Start of Block
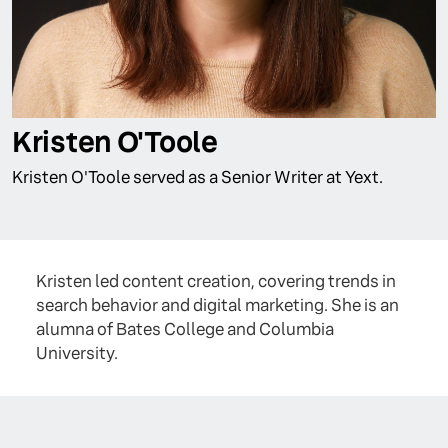
Kristen O'Toole
Kristen O'Toole served as a Senior Writer at Yext.
Kristen led content creation, covering trends in
search behavior and digital marketing. She is an
alumna of Bates College and Columbia
University.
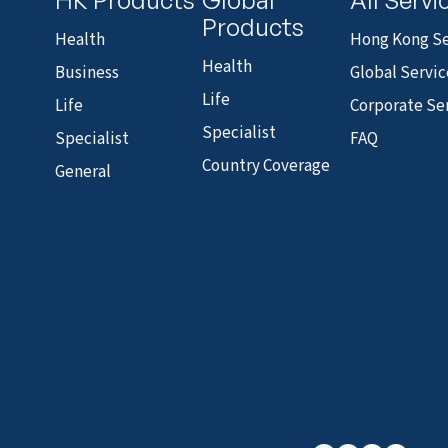
Products
Health
Hong Kong Se
Health
Business
Global Servic
Life
Life
Corporate Se
Specialist
Specialist
FAQ
Country Coverage
General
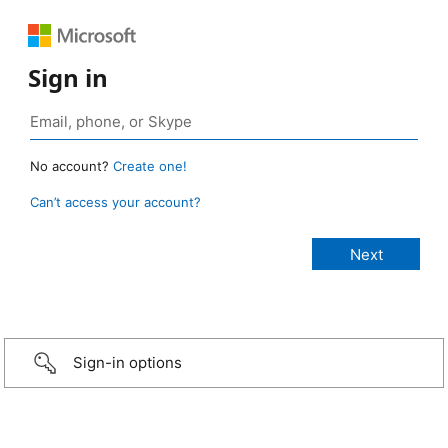
Sign in
No account?
Create one!
Can’t access your account?
Sign-in options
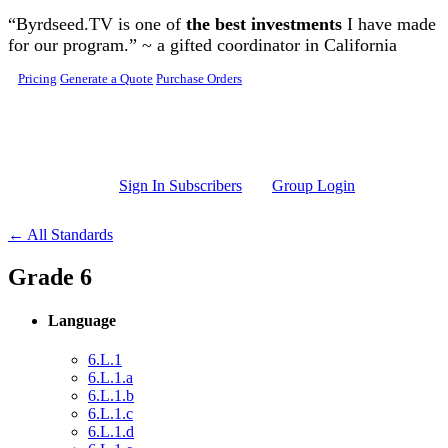
Skip to main content
“Byrdseed.TV is one of
the best investments
I have made
for our program.” ~ a gifted coordinator in California
Pricing
Generate a Quote
Purchase Orders
Sign In Subscribers
Group Login
← All Standards
Grade 6
Language
6.L.1
6.L.1.a
6.L.1.b
6.L.1.c
6.L.1.d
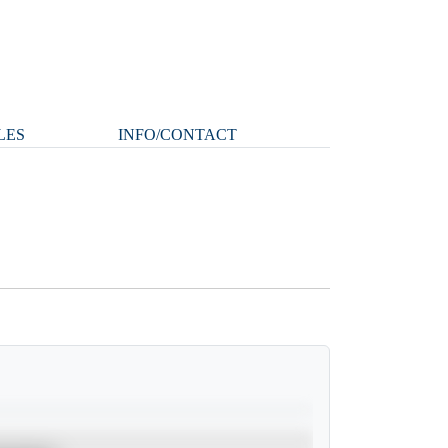
LES
INFO/CONTACT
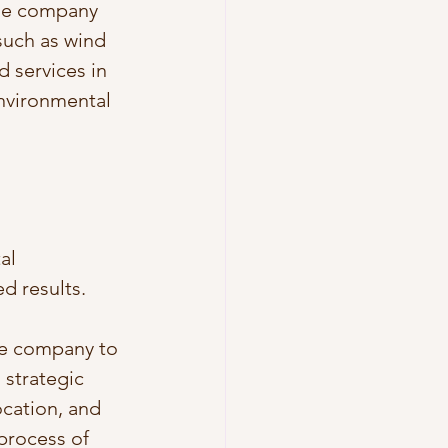
The company 
such as wind 
 services in 
environmental 
al 
d results.
he company to 
strategic 
cation, and 
process of 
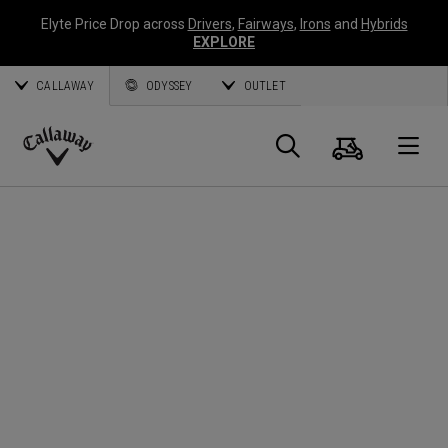
Elyte Price Drop across
Drivers
,
Fairways
,
Irons
and
Hybrids
EXPLORE
CALLAWAY
ODYSSEY
OUTLET
Warenk
Suche
O
Callaway
Golf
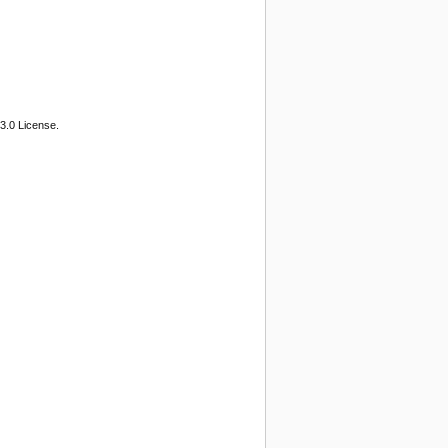
3.0 License.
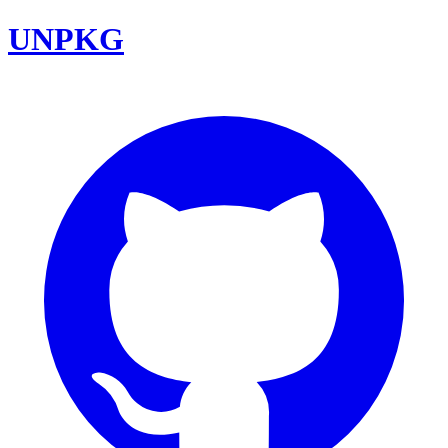
UNPKG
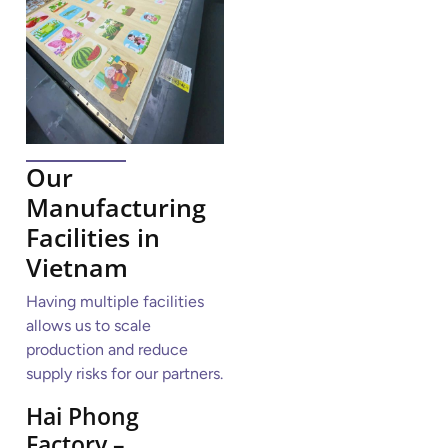
Our
Manufacturing
Facilities in
Vietnam
Having multiple facilities
allows us to scale
production and reduce
supply risks for our partners.
Hai Phong
Factory –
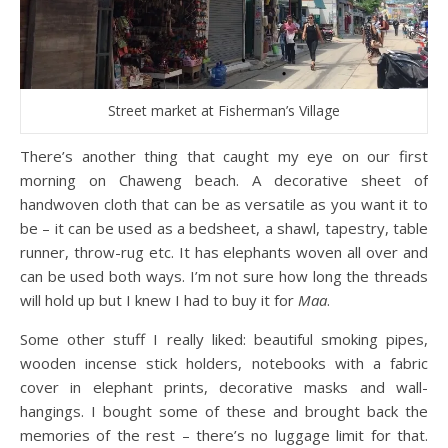
Street market at Fisherman’s Village
There’s another thing that caught my eye on our first
morning on Chaweng beach. A decorative sheet of
handwoven cloth that can be as versatile as you want it to
be – it can be used as a bedsheet, a shawl, tapestry, table
runner, throw-rug etc. It has elephants woven all over and
can be used both ways. I’m not sure how long the threads
will hold up but I knew I had to buy it for
Maa
.
Some other stuff I really liked: beautiful smoking pipes,
wooden incense stick holders, notebooks with a fabric
cover in elephant prints, decorative masks and wall-
hangings. I bought some of these and brought back the
memories of the rest – there’s no luggage limit for that.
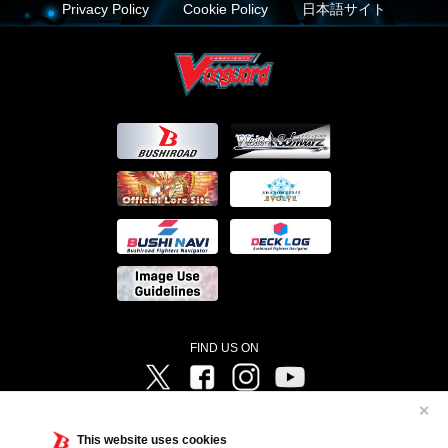
Privacy Policy
Cookie Policy
日本語サイト
FIND US ON
Twitter
Facebook
Instagram
Vanguard ch
✕
©Bushiroad ©Project Vanguard G 2016/TV Tokyo ©Project Vanguard2018 ©Project Vanguard2019/Aichi
Television ©Project Vanguard if/Aichi Television ©VANGUARD overDress Character Design ©2021
This website uses cookies
CLAMP・ST ©VANGUARD will+Dress Character Design ©2021-2022 CLAMP・ST © Cygames, Inc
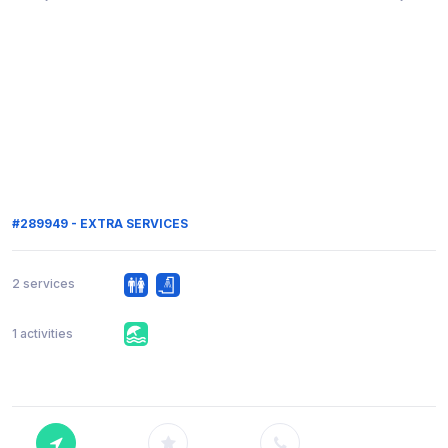
#289949 - EXTRA SERVICES
2 services
1 activities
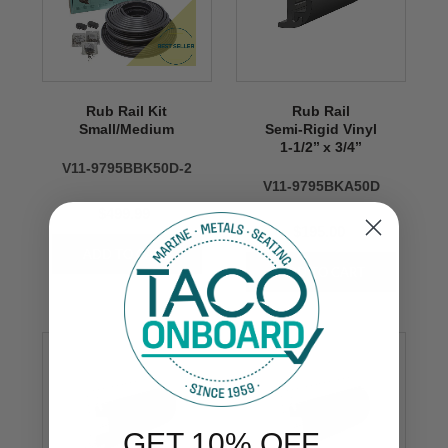
Rub Rail Kit
Rub Rail
Small/Medium
Semi-Rigid Vinyl
1-1/2’’ x 3/4’’
V11-9795BBK50D-2
V11-9795BKA50D
$499.99
$195.00
GET 10% OFF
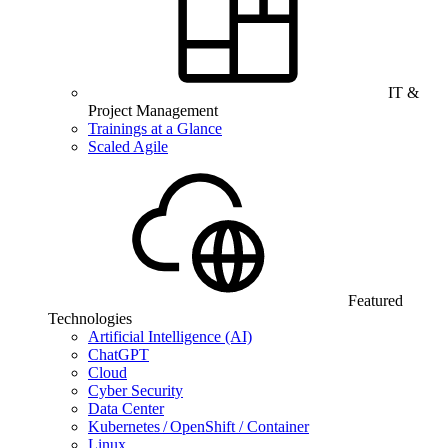
IT &
Project Management
Trainings at a Glance
Scaled Agile
Featured
Technologies
Artificial Intelligence (AI)
ChatGPT
Cloud
Cyber Security
Data Center
Kubernetes / OpenShift / Container
Linux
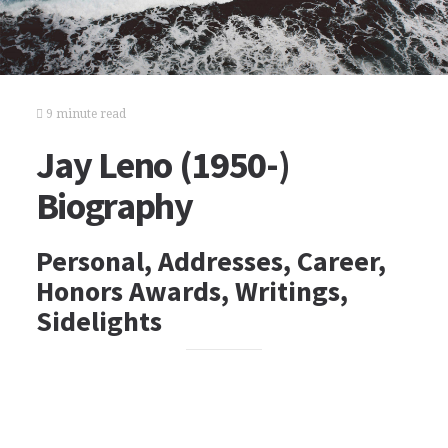
9 minute read
Jay Leno (1950-)
Biography
Personal, Addresses, Career,
Honors Awards, Writings,
Sidelights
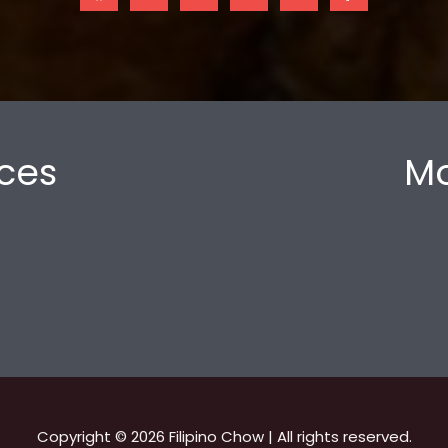
ces
Mo
Copyright © 2026 Filipino Chow | All rights reserved.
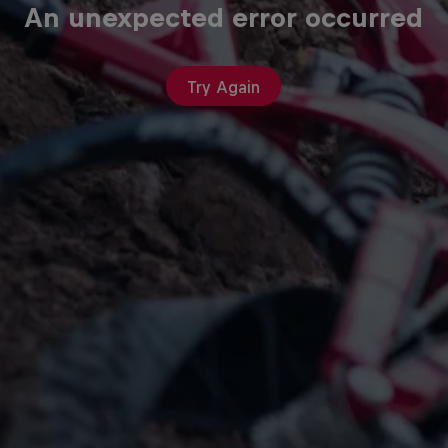
An unexpected error occurred
Try Again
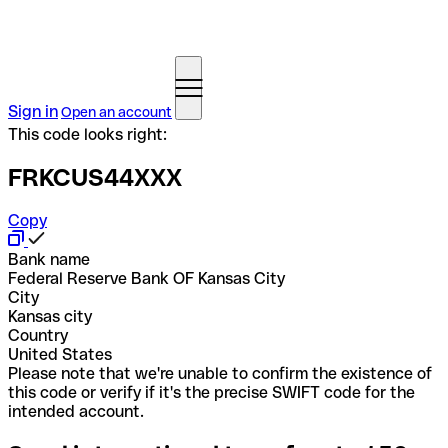
Sign in
Open an account
This code looks right:
FRKCUS44XXX
Copy
Bank name
Federal Reserve Bank OF Kansas City
City
Kansas city
Country
United States
Please note that we're unable to confirm the existence of
this code or verify if it's the precise SWIFT code for the
intended account.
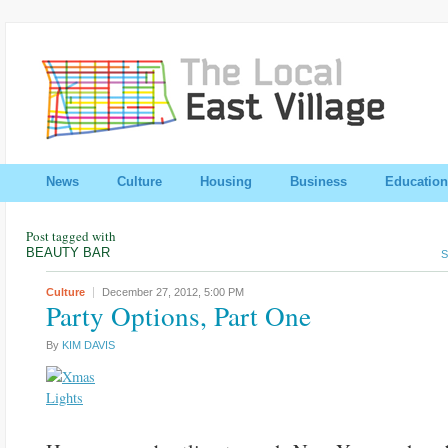
News
Culture
Housing
Business
Education
Post tagged with
BEAUTY BAR
S
Culture
December 27, 2012,
5:00 PM
Party Options, Part One
By
KIM DAVIS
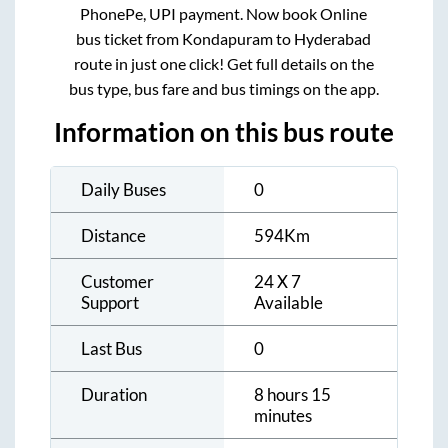
PhonePe, UPI payment. Now book Online
bus ticket from
Kondapuram
to
Hyderabad
route in just one click! Get full details on the
bus type, bus fare and bus timings on the app.
Information on this bus route
Daily Buses
0
Distance
594
Km
Customer
24 X 7
Support
Available
Last Bus
0
Duration
8 hours 15
minutes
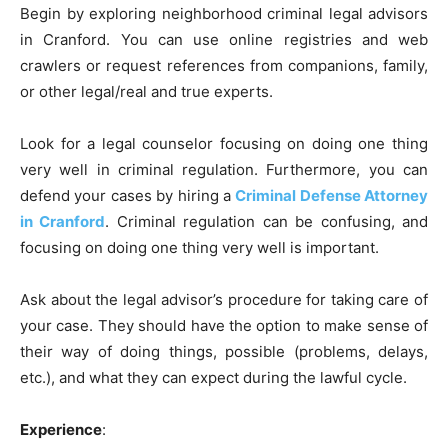
Begin by exploring neighborhood criminal legal advisors
in Cranford. You can use online registries and web
crawlers or request references from companions, family,
or other legal/real and true experts.
Look for a legal counselor focusing on doing one thing
very well in criminal regulation. Furthermore, you can
defend your cases by hiring a
Criminal Defense Attorney
in Cranford
. Criminal regulation can be confusing, and
focusing on doing one thing very well is important.
Ask about the legal advisor’s procedure for taking care of
your case. They should have the option to make sense of
their way of doing things, possible (problems, delays,
etc.), and what they can expect during the lawful cycle.
Experience
:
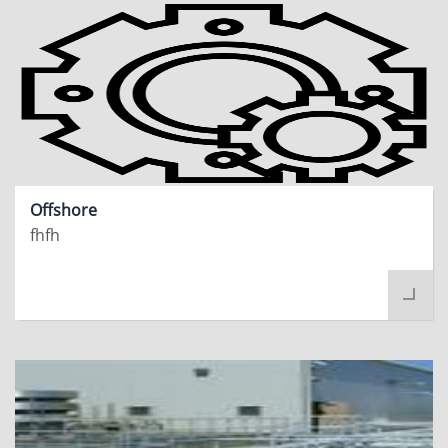
Offshore
fhfh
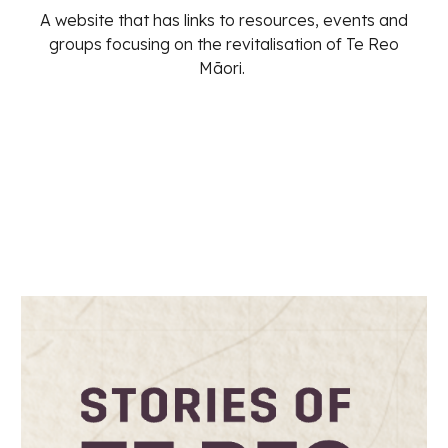
A website that has links to resources, events and
groups focusing on the revitalisation of Te Reo
Māori.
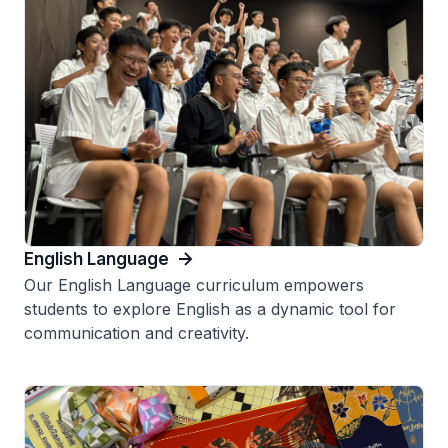
English Language
Our English Language curriculum empowers
students to explore English as a dynamic tool for
communication and creativity.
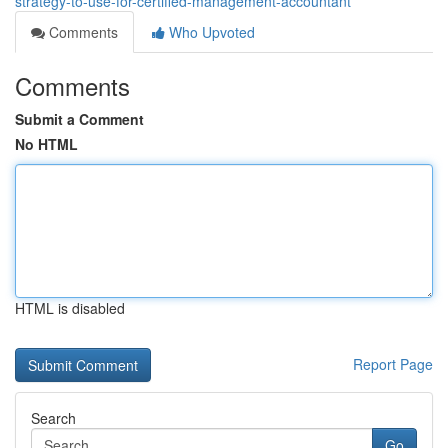
strategy-to-use-for-certified-management-accountant
Comments
Who Upvoted
Comments
Submit a Comment
No HTML
HTML is disabled
Report Page
Search
Go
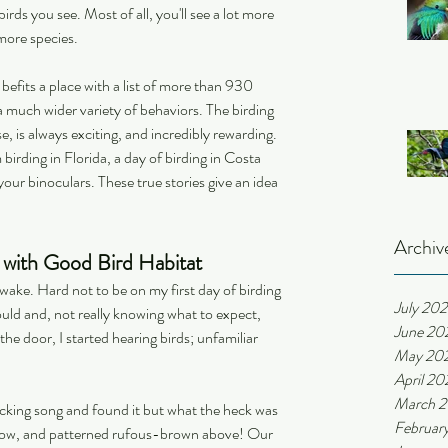
irds you see. Most of all, you'll see a lot more 
more species.
 befits a place with a list of more than 930 
g a much wider variety of behaviors. The birding 
is always exciting, and incredibly rewarding. 
 birding in Florida, a day of birding in Costa 
ur binoculars. These true stories give an idea 
Archiv
l with Good Bird Habitat
wake. Hard not to be on my first day of birding 
July 20
could and, not really knowing what to expect, 
June 20
he door, I started hearing birds; unfamiliar 
May 20
April 20
March 
llicking song and found it but what the heck was 
Februar
elow, and patterned rufous-brown above! Our 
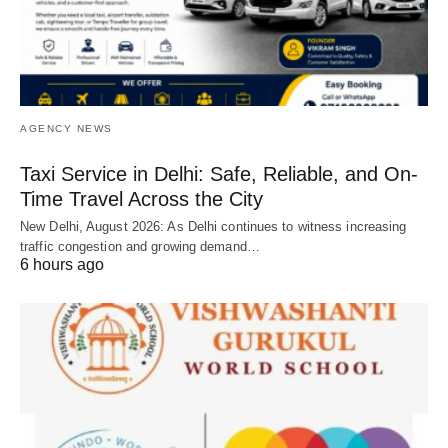
AGENCY NEWS
Taxi Service in Delhi: Safe, Reliable, and On-
Time Travel Across the City
New Delhi, August 2026: As Delhi continues to witness increasing
traffic congestion and growing demand…
6 hours ago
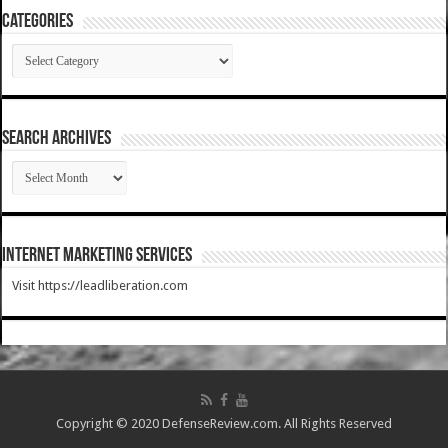
Categories
Categories
SEARCH ARCHIVES
SEARCH
ARCHIVES
Internet Marketing Services
Visit https://leadliberation.com
Copyright © 2020 DefenseReview.com. All Rights Reserved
End of Block
What is wanted is a word-for-word restatement of the entries, without their images.

* _ANSWER BOX_
Kristen O'Toole
Kristen O'Toole served as a Senior Writer at Yext.
Kristen led content creation, covering trends in
search behavior and digital marketing. She is an
alumna of Bates College and Columbia
University.
Products
Health
Hong Kong Se
Health
Business
Global Servic
Life
Life
Corporate Se
Specialist
Specialist
FAQ
Country Coverage
General
Sign in
No account?
Create one!
Can’t access your account?
Sign-in options
Skip to main content
“Byrdseed.TV is one of
the best investments
I have made
for our program.” ~ a gifted coordinator in California
Pricing
Generate a Quote
Purchase Orders
Sign In Subscribers
Group Login
← All Standards
Grade 6
Language
6.L.1
6.L.1.a
6.L.1.b
6.L.1.c
6.L.1.d
LES
INFO/CONTACT
The company 
such as wind 
 services in 
environmental 
al 
d results.
he company to 
strategic 
cation, and 
process of 
Elyte Price Drop across
Drivers
,
Fairways
,
Irons
and
Hybrids
EXPLORE
CALLAWAY
ODYSSEY
OUTLET
Warenk
Suche
O
Callaway
Golf
3.0 License.
UNPKG
Our
Manufacturing
Facilities in
Vietnam
Having multiple facilities
allows us to scale
production and reduce
supply risks for our partners.
Hai Phong
Factory –
Street market at Fisherman’s Village
There’s another thing that caught my eye on our first
morning on Chaweng beach. A decorative sheet of
handwoven cloth that can be as versatile as you want it to
be – it can be used as a bedsheet, a shawl, tapestry, table
runner, throw-rug etc. It has elephants woven all over and
can be used both ways. I’m not sure how long the threads
will hold up but I knew I had to buy it for
Maa
.
Some other stuff I really liked: beautiful smoking pipes,
wooden incense stick holders, notebooks with a fabric
cover in elephant prints, decorative masks and wall-
hangings. I bought some of these and brought back the
memories of the rest – there’s no luggage limit for that.
Privacy Policy
Cookie Policy
日本語サイト
FIND US ON
Twitter
Facebook
Instagram
Vanguard ch
✕
©Bushiroad ©Project Vanguard G 2016/TV Tokyo ©Project Vanguard2018 ©Project Vanguard2019/Aichi
Television ©Project Vanguard if/Aichi Television ©VANGUARD overDress Character Design ©2021
This website uses cookies
CLAMP・ST ©VANGUARD will+Dress Character Design ©2021-2022 CLAMP・ST © Cygames, Inc
#289949 - EXTRA SERVICES
2 services
1 activities
Rub Rail Kit
Rub Rail
Small/Medium
Semi-Rigid Vinyl
1-1/2’’ x 3/4’’
V11-9795BBK50D-2
V11-9795BKA50D
$499.99
$195.00
GET 10% OFF
IT &
Project Management
Trainings at a Glance
Scaled Agile
Featured
Technologies
Artificial Intelligence (AI)
ChatGPT
Cloud
Cyber Security
Data Center
Kubernetes / OpenShift / Container
Linux
9 minute read
Jay Leno (1950-)
Biography
Personal, Addresses, Career,
Honors Awards, Writings,
Sidelights
ces
Mo
Copyright © 2026 Filipino Chow | All rights reserved.
An unexpected error occurred
Try Again
Sign in
Open an account
This code looks right:
FRKCUS44XXX
Copy
Bank name
Federal Reserve Bank OF Kansas City
City
Kansas city
Country
United States
Please note that we're unable to confirm the existence of
this code or verify if it's the precise SWIFT code for the
intended account.
News
Culture
Housing
Business
Education
Post tagged with
BEAUTY BAR
S
Culture
December 27, 2012,
5:00 PM
Party Options, Part One
By
KIM DAVIS
PhonePe, UPI payment. Now book Online
bus ticket from
Kondapuram
to
Hyderabad
route in just one click! Get full details on the
bus type, bus fare and bus timings on the app.
Information on this bus route
Daily Buses
0
Distance
594
Km
Customer
24 X 7
Support
Available
Last Bus
0
Duration
8 hours 15
minutes
Begin by exploring neighborhood criminal legal advisors
in Cranford. You can use online registries and web
crawlers or request references from companions, family,
or other legal/real and true experts.
Look for a legal counselor focusing on doing one thing
very well in criminal regulation. Furthermore, you can
defend your cases by hiring a
Criminal Defense Attorney
in Cranford
. Criminal regulation can be confusing, and
focusing on doing one thing very well is important.
Ask about the legal advisor’s procedure for taking care of
your case. They should have the option to make sense of
their way of doing things, possible (problems, delays,
etc.), and what they can expect during the lawful cycle.
Experience
:
Offshore
fhfh
A website that has links to resources, events and
groups focusing on the revitalisation of Te Reo
Māori.
English Language
Our English Language curriculum empowers
students to explore English as a dynamic tool for
communication and creativity.
strategy-to-use-for-certified-management-accountant
Comments
Who Upvoted
Comments
Submit a Comment
No HTML
HTML is disabled
Report Page
Search
Go
irds you see. Most of all, you'll see a lot more 
more species.
 befits a place with a list of more than 930 
g a much wider variety of behaviors. The birding 
is always exciting, and incredibly rewarding. 
 birding in Florida, a day of birding in Costa 
ur binoculars. These true stories give an idea 
Archiv
l with Good Bird Habitat
wake. Hard not to be on my first day of birding 
July 20
could and, not really knowing what to expect, 
June 20
he door, I started hearing birds; unfamiliar 
May 20
April 20
March 
llicking song and found it but what the heck was 
Februar
elow, and patterned rufous-brown above! Our 
AGENCY NEWS
Taxi Service in Delhi: Safe, Reliable, and On-
Time Travel Across the City
New Delhi, August 2026: As Delhi continues to witness increasing
traffic congestion and growing demand…
6 hours ago
Categories
Categories
SEARCH ARCHIVES
SEARCH
ARCHIVES
Internet Marketing Services
Visit https://leadliberation.com
Copyright © 2020 DefenseReview.com. All Rights Reserved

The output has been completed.